In addition, Hidden Markov Models (HMMs) can infer accurate genotype data even at sequencing depths as low as 0.1× (Nguyen Ba et al., 2022). Nguyen Ba et al., 2022 designed an HMM to infer the segregants genotypes from the observed reads at low depth of DNA sequencing by accounting for sequencing error rate, recombination rate, and index swapping rate (Nguyen Ba et al., 2022). As there are only two ancestral lineages, there are only two possible alleles for the strains at each of the 41,594 polymorphic sites. Thus, the genotype of the segregants can be represented by the frequency of only one of the parental alleles, which is RM in the dataset.
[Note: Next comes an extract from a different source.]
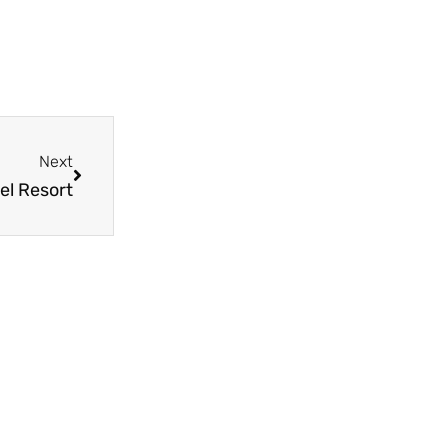
Next
el Resort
Applying this model to low-coverage segregants yielded genotypes that are significantly similar to high-coverage replicates (Nguyen Ba et al., 2022). We sought to use a similar model to infer genotypes from scRNA-seq data but we anticipated that some of these parameters may differ due to increased error rate of the reverse transcriptase, increased index swapping due to pooled reaction, etc (Figure 1—figure supplement 1). In Nguyen Ba et al., those rates were heuristically determined, but here we estimated these from the read mapping data and found that re-estimated parameters from data increased the proportion of recovered strains in the single cell data from 58.6% to 65.7%.

After adapting the HMM to the scRNA-seq data, we sought to validate that the resulting cell genotypes relate well to their corresponding strain in the reference panel obtained by non-multiplexed DNA sequencing strategies. Ideally, each single-cell barcode (from 10X Genomics Chromium) should be associated with a single cell and a cell should have a clear match with a unique strain in the reference panel. However, several factors can obscure these associations, for example, a single-cell droplet containing cells from two different strains, a low-coverage cell, uncertainty in the allele of the reference genotype, etc. Thus, we designed an approach to assign cells to the correct reference panel strain (see ‘Materials and methods’). This approach relies on two metrics of similarity between the cells and the strains’ genotypes, that is, the expected distance between them, which should be minimized for the best match, and the relatedness (R2). The statistical significance of the relatedness between single cells and reference lineages was determined by a permutation test (Figure 1—figure supplement 2). From the read mapping alone, we obtained a mean R2 of 0.59 (σ=0.19 and median = 0.64), which was significantly improved after applying our HMM to correct for misidentified alleles and imputing data in low-coverage sites using recombination probability. Indeed, the single-cell HMM genotypes yield a mean R2 of 0.73 (σ=0.18 and median = 0.81; Figure 2A). This approach was also successful in a recent eQTL mapping on segregants with a similar genetic background (Boocock et al., 2025). We found that the distribution of relatedness after HMM was still left-skewed, with a minority of cells statistically significantly assigned to a reference genotype despite having what appeared to be low relatedness. Upon investigation, it was found that these could be explained by sequencing coverage and genotyping uncertainty in the single-cell and/or in the reference panel genotype(s) (Figure 1—figure supplement 3; Supplementary file 1).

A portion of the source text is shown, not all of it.